Directions: Filter the records down to the lines that hold the word "GeneralBlue", and copy each of those lines.

The input:

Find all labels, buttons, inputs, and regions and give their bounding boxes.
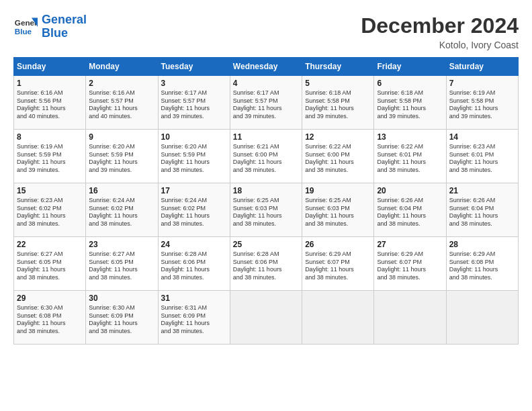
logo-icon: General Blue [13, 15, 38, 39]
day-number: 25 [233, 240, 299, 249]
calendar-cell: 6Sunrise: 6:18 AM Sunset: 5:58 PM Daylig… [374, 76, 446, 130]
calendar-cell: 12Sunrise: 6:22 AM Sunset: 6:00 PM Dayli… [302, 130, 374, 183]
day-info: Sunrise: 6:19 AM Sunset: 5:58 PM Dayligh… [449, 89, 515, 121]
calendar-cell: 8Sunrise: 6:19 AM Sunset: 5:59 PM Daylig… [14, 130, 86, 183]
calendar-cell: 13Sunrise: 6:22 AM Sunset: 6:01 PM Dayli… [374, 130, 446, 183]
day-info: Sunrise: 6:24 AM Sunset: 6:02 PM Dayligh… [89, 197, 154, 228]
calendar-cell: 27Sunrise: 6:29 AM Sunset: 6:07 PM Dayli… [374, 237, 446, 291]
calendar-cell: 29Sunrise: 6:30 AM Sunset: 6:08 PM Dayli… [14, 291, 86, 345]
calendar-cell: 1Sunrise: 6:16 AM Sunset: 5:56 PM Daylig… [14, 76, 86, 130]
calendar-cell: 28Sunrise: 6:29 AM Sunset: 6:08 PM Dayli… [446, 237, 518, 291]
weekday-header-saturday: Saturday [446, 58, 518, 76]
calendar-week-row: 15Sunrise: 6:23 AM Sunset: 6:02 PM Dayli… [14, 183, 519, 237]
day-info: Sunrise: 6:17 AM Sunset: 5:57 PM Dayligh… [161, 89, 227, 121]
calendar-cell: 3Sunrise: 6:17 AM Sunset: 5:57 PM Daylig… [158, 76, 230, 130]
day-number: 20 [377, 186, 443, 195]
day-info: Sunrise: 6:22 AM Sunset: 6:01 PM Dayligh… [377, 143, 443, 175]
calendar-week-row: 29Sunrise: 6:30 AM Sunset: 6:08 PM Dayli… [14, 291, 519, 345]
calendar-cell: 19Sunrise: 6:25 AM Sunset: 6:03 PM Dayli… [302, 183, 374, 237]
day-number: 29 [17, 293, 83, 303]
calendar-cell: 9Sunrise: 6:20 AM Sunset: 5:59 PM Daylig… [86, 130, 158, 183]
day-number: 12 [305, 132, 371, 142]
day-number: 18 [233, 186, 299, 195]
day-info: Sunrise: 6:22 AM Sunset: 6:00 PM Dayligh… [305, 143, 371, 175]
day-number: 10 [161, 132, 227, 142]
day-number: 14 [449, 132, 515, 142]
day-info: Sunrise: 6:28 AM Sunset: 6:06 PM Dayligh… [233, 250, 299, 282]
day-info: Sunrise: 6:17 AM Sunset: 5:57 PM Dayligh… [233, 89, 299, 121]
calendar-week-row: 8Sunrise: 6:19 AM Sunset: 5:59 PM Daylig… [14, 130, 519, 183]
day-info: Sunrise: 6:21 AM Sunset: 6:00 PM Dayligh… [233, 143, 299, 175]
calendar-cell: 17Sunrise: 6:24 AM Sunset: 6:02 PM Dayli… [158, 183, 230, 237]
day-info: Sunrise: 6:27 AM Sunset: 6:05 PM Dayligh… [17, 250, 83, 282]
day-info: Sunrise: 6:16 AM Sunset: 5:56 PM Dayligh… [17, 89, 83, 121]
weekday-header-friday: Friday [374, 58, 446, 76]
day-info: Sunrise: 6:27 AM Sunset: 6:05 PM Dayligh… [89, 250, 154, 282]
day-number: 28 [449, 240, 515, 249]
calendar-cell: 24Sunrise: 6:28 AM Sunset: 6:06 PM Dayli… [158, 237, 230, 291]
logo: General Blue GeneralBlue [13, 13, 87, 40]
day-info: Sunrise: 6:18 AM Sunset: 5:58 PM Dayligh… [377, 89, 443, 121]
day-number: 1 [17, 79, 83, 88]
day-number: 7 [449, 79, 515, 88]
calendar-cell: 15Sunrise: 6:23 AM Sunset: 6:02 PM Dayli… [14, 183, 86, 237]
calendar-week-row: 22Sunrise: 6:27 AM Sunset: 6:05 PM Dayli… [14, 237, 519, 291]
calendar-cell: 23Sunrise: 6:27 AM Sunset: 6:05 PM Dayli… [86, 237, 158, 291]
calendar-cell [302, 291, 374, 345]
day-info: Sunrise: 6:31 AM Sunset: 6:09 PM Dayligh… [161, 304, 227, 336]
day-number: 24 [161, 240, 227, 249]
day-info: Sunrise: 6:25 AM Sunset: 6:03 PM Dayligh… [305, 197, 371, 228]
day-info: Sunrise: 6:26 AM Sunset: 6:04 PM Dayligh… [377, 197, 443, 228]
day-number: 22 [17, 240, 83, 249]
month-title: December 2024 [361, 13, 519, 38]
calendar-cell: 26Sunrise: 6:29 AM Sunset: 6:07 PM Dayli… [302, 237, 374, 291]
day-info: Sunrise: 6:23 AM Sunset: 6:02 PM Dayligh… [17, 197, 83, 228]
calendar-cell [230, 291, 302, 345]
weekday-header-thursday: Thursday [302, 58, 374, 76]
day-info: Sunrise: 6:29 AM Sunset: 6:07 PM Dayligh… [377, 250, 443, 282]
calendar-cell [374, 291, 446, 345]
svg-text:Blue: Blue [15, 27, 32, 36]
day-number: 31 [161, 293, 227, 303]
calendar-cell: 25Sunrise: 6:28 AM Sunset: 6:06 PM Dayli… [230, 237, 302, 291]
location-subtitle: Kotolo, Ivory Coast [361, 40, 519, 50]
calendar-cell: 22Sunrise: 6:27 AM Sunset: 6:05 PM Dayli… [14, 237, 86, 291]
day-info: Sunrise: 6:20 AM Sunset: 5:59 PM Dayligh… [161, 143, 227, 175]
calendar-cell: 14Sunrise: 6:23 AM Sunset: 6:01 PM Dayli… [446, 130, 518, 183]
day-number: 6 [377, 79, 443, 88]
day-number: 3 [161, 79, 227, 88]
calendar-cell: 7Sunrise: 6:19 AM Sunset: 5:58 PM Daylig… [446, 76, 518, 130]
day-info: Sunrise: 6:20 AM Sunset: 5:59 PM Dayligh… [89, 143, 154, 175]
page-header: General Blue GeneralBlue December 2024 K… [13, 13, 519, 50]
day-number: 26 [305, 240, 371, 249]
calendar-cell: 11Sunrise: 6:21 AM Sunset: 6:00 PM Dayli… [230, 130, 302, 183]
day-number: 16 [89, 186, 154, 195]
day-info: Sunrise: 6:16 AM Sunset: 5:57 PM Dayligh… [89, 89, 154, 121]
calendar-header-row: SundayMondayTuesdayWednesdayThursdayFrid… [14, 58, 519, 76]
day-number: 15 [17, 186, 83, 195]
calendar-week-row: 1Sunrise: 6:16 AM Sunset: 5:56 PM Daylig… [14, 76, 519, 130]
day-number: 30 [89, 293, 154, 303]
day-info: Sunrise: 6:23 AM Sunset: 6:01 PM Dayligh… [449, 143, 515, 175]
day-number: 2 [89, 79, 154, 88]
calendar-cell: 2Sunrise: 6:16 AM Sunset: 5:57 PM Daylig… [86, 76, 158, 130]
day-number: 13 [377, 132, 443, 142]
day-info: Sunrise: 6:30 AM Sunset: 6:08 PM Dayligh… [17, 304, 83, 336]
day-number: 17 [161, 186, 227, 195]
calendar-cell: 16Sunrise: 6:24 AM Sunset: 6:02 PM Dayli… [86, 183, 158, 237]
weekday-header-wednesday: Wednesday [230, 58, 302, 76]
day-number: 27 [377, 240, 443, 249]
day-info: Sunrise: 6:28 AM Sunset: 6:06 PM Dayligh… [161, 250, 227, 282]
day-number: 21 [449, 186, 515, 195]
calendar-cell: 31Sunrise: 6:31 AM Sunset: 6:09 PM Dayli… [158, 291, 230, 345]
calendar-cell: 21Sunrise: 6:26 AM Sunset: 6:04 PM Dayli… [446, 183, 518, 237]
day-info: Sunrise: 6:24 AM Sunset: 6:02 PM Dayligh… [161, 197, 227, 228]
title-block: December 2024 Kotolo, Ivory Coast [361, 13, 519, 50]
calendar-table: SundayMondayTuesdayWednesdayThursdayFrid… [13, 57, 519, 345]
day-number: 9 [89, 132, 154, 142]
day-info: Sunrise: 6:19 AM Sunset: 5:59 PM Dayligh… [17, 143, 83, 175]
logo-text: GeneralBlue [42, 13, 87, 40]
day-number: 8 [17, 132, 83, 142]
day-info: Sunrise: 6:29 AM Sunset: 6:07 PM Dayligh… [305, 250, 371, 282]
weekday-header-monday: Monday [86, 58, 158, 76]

Expected output:
logo: General Blue GeneralBlue [13, 13, 87, 40]
page-header: General Blue GeneralBlue December 2024 K… [13, 13, 519, 50]
logo-text: GeneralBlue [42, 13, 87, 40]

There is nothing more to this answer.